Deadly Vows is an absolute gift to fans of the Cahill series. There is all the nail biting “Francesca what are you thinking” action of the other eight books. Francesca continues to have more perils than the famous Pauline and Rick is still trailing behind her with his woeful face on. Calder seems to have had enough of it all, which makes sense. Calder’s had about enough of everything. Thankfully, by the end of Deadly Vows the will she or won’t she, does she or doesn’t she is resolved (for now?) as well as the questions of Bertolla’s pregnancy. If The Deadly Series ends here, it won’t be the cliffhanger it once was. That said, there is no reason for Francesca to stop sleuthing. The series could as easily begin here as end, a reader could start with Deadly Vows and move forward, much as you can with one of Nora Roberts In Death books.
The Deadly Series is long on soaptastic action Everyone is embroiled in some secret, heartrending angst, except Francesca’s parents. (I have to tell you, I expect one of them to come out with some drama soon.) Deadly Vows finds them doing little but fretting as Francesca tries to find a stolen painting, eludes a madman (or three), children are kidnapped, and plots are revealed. Even Francesca’s brother chooses between the Irish seamstress he might love and the pregnant mistress he certainly doesn’t. Being late to leave the city for the summer house hardly compares. (Since Deadly Vows closes as most of the characters head for the beach, I can’t wait to join them there in the next installment.)

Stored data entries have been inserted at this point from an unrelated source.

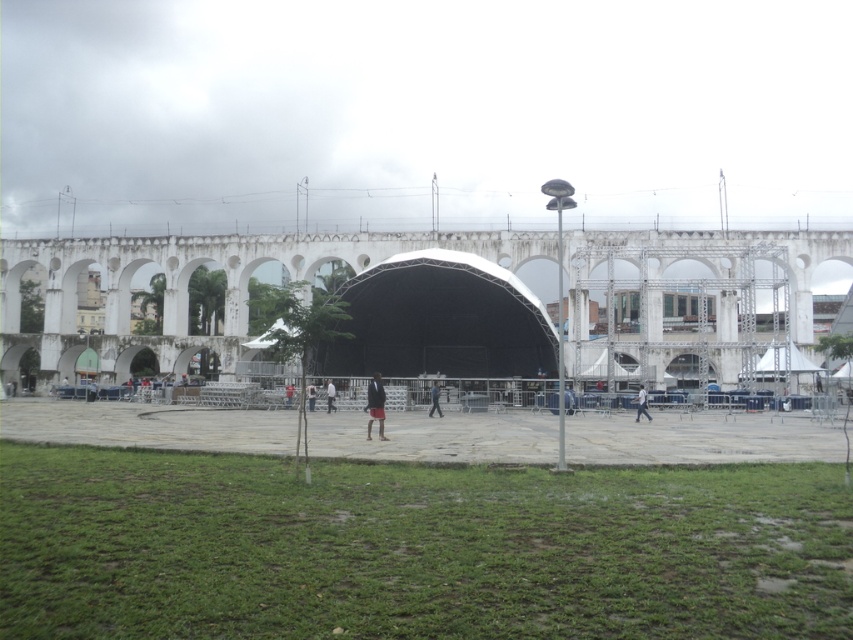 Question: Which object is positioned closest to the dark red fabric pants at center?

Choices:
 (A) light brown wooden stick at center
 (B) red fabric person at center
 (C) dark blue jeans at center
 (D) white fabric person at center

Answer: (C)

Question: Is black fabric amphitheater at center to the right of dark brown leather jacket at center from the viewer's perspective?

Choices:
 (A) yes
 (B) no

Answer: (B)

Question: Does light brown wooden stick at center appear on the right side of red fabric person at center?

Choices:
 (A) no
 (B) yes

Answer: (B)

Question: Among these points, which one is nearest to the camera?

Choices:
 (A) [292, 387]
 (B) [635, 400]
 (C) [312, 385]

Answer: (B)

Question: Which of the following is the closest to the observer?

Choices:
 (A) (641, 384)
 (B) (289, 403)

Answer: (B)

Question: Does dark blue jeans at center have a lesser width compared to light brown wooden stick at center?

Choices:
 (A) yes
 (B) no

Answer: (B)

My complaint, and I must always have one, is the relationship between Calder and Rick. As the series goes on it makes even less sense to me. Calder is the wealthy half brother to the crusading older Rick Bragg. Calder has mommy issues like woah. Seems Mommy always liked Rick best (even though she was really telling young Rick to look after his baby brother what with her dying and all) and his half brother’s father came to rescue them while Calder’s father wanted no contact at all. Rick sees Calder as a self important selfish tool incapable of true emotion, which I can understand. Calder has money, he has tantrums, and he has issues with Rick while Rick has been charged with caring for the cranky little snot. Calder, on the other hand, sees Rick as a self important windbag using his good works as a cover for his lack of character. I get both of those views. Where it starts to fall apart for me is the brothers are both close to Rick’s father and Rick’s other half brothers. Calder feels unloved and unloveable, which he seems to blame on Rick. Wouldn’t he feel more of a bond with Rick, who shared their mother’s struggle and death, than his protected and pampered youngest brothers? There has to be more to the Calder / Rick drama than Calder being in a snit over Rick’s dad wanting him. This needs a bit more oomph or a working out of issues to satisfy.
I may sound like I’m Team Rick. You’d be wrong, I can easily list what my problems are with both of them but it will have to wait. I can’t detail my frustration with Francesca, her men, and their serious problems with adult life, until the next one. The Deadly Series joys lie in being spoiler free as it all unravels and then ranting about how ridiculous this or that person was during the book. It’s the very definition of guilty pleasure, but no guilt is required. I’m ready to give all three characters a serious time out, but I’ll be back for the next book as soon as I can get my hands on it!